If you use the cash method of accounting, Lines 1 through 7 provide space for entering different types of income farms typically receive, such as income from sales of livestock and produce, cooperative distributions, agricultural program payments, and crop insurance proceeds. If you receive farming income from other sources that don’t fit within the predefined categories, enter it on Line 8. Then enter your total income on Line 9.
If you use the accrual method, don’t enter income details on lines 1 through 8. Instead, calculate farming income in Part III and enter the result on line 9 of Part I.
Schedule F, Part II
Part II of Schedule F is for entering deductible farm expenses. As with the income section, there are several lines for entering common types of farming expenses, such as:
- Car and truck expenses
- Employee benefits
- Gas, fuel, and oil
- Mortgage interest and other interest expense
- Rent or lease
- Repairs and maintenance
- Seeds and plants
- Real estate and other taxes
- Veterinary, breeding, and medicine
You can enter any business expenses that don’t fit into the lines provided on Lines 32a through 32f.

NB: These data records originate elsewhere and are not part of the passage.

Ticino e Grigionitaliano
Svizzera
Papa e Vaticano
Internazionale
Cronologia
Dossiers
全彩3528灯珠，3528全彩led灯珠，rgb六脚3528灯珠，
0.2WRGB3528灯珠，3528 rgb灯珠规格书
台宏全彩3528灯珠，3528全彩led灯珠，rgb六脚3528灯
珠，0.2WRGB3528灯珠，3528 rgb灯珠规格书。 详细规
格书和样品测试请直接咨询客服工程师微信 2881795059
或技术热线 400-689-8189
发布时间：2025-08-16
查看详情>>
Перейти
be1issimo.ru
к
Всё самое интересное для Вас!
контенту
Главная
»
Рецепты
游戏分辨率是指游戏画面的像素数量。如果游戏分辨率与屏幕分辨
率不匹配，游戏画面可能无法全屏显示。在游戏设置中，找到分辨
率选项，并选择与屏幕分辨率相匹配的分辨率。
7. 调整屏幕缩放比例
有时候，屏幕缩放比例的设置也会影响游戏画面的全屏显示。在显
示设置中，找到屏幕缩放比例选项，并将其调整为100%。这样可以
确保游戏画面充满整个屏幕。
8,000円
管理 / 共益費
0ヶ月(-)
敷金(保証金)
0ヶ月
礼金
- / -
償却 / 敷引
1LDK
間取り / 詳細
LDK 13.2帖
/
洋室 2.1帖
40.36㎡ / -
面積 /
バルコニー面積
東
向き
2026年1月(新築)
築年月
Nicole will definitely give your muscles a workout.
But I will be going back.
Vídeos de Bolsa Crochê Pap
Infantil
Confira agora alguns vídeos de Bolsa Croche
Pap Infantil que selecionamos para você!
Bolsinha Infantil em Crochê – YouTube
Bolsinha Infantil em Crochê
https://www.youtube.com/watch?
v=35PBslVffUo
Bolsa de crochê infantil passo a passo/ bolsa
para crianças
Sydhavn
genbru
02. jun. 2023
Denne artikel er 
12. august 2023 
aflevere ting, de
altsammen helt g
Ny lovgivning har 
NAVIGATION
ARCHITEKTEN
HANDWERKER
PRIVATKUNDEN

Enter your total costs on Line 33, then deduct total expenses from total income and enter your net farm profit or loss on Line 34.
Schedule F, Part III
Only farms that use the accrual basis of accounting need to complete Part III, which is the section used to calculate farming income using the accrual method. Lines 37 through 42 provide space for entering some common sources of farming income. If you have any income that doesn’t fit into one of the predefined categories, enter it on Line 43, then enter the total income on line 44.
Complete lines 45 through 48 to report inventory of products like livestock, produce, and grains at the beginning of the year, inventory purchased during the year, and inventory at the end of the year. These inventory amounts help taxpayers calculate their cost of goods sold, which goes on Line 49.
On Line 50, calculate your gross income. Subtract Line 49 from Line 44, then carry the result to Line 9 in Part I.
Other IRS Tax Forms for Farmers
Schedule F isn’t the only form you may need to file your farming operation’s taxes.
Farming businesses can have good years and bad years. Rather than pay high tax rates in the good years and low tax rates in the bad years, the IRS allows farmers to average their income over the previous three years. To take advantage of averaging, complete IRS Schedule J.
The IRS Schedule J instructions guide you through the process of averaging your income.
If you receive rental income from a farm that is based on production, you need to file Form 4835. This form looks very similar to Part I and II of Schedule F, and instructions for completing it are included with the form. Attach Form 4835 to your Form 1040 or Form 1040NR.
Form 8995 or 8995A
The Tax Cuts and Jobs Act of 2017 created a new Qualified Business Income (QBI) deduction for business owners, including farmers. This deduction gives business owners a deduction worth up to 20% of their business income.
- You have qualified business income
- Your taxable income before the QBI deduction is less than or equal to $163,300 if your filing status is single, head of household, or qualifying widow or widower; $316,600 if your filing status is married filing jointly
- You are not a patron in a specified agricultural or horticultural cooperative
In the eyes of the IRS, farmers are self-employed, so you must pay self-employment taxes on your farming profits. Self-employment tax is a self-employed person’s version of Social Security and Medicare taxes.
Calculate the amount of self-employment taxes you owe using Schedule SE.
Farming is a complicated business, and navigating tax laws only makes it more complex. Fortunately, IRS Publication 225 has a lot of information about keeping tax records, accounting for farm income and expenses, and how the tax laws apply to farm operations.
Remember, if you use online tax preparation software like H&R Block to prepare and file your income tax return, the software walks you through a series of questions and fills out the appropriate forms.